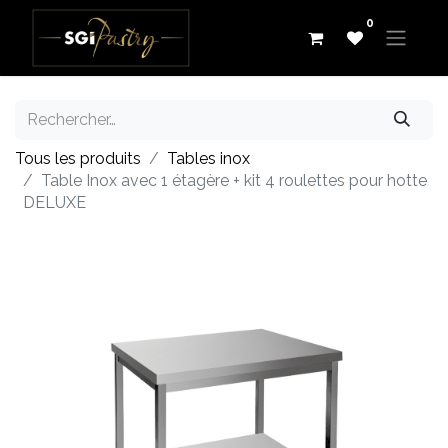
0
Tous les produits
Tables inox
Table Inox avec 1 étagère + kit 4 roulettes pour hotte
DELUXE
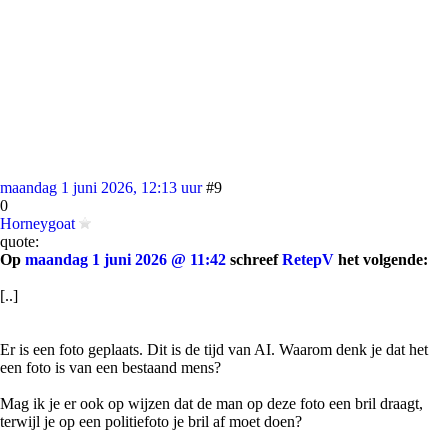
maandag 1 juni 2026, 12:13 uur
#9
0
Horneygoat
quote:
Op
maandag 1 juni 2026 @ 11:42
schreef
RetepV
het volgende:
[..]
Er is een foto geplaats. Dit is de tijd van AI. Waarom denk je dat het
een foto is van een bestaand mens?
Mag ik je er ook op wijzen dat de man op deze foto een bril draagt,
terwijl je op een politiefoto je bril af moet doen?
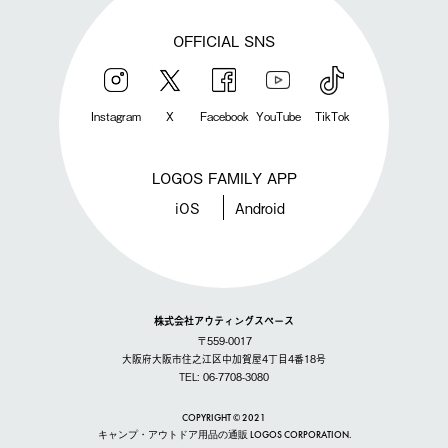
OFFICIAL SNS
Instagram
X
Facebook
YouTube
TikTok
LOGOS FAMILY APP
iOS
Android
株式会社アウティングスペース
〒559-0017
大阪府大阪市住之江区中加賀屋4丁目4番18号
TEL: 06-7708-3080
COPYRIGHT © 2021
キャンプ・アウトドア用品の通販 LOGOS CORPORATION.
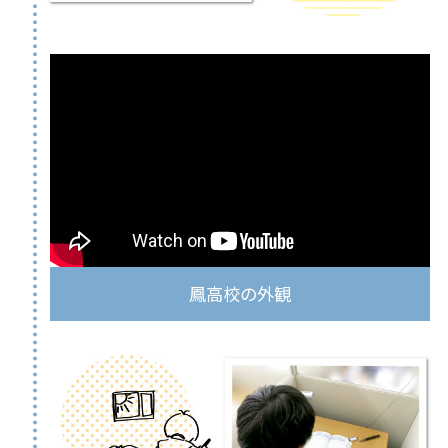
鳳高校の外観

===============

- _WHAT IS NEEDED_:
Quote the preceding records in their entirety, excluding every picture.

- _THE COMPLETED TASK_:
0
Tous les produits
Tables inox
Table Inox avec 1 étagère + kit 4 roulettes pour hotte
DELUXE
maandag 1 juni 2026, 12:13 uur
#9
0
Horneygoat
quote:
Op
maandag 1 juni 2026 @ 11:42
schreef
RetepV
het volgende:
[..]
Er is een foto geplaats. Dit is de tijd van AI. Waarom denk je dat het
een foto is van een bestaand mens?
Mag ik je er ook op wijzen dat de man op deze foto een bril draagt,
terwijl je op een politiefoto je bril af moet doen?
OFFICIAL SNS
Instagram
X
Facebook
YouTube
TikTok
LOGOS FAMILY APP
iOS
Android
株式会社アウティングスペース
〒559-0017
大阪府大阪市住之江区中加賀屋4丁目4番18号
TEL: 06-7708-3080
COPYRIGHT © 2021
キャンプ・アウトドア用品の通販 LOGOS CORPORATION.
鳳高校の外観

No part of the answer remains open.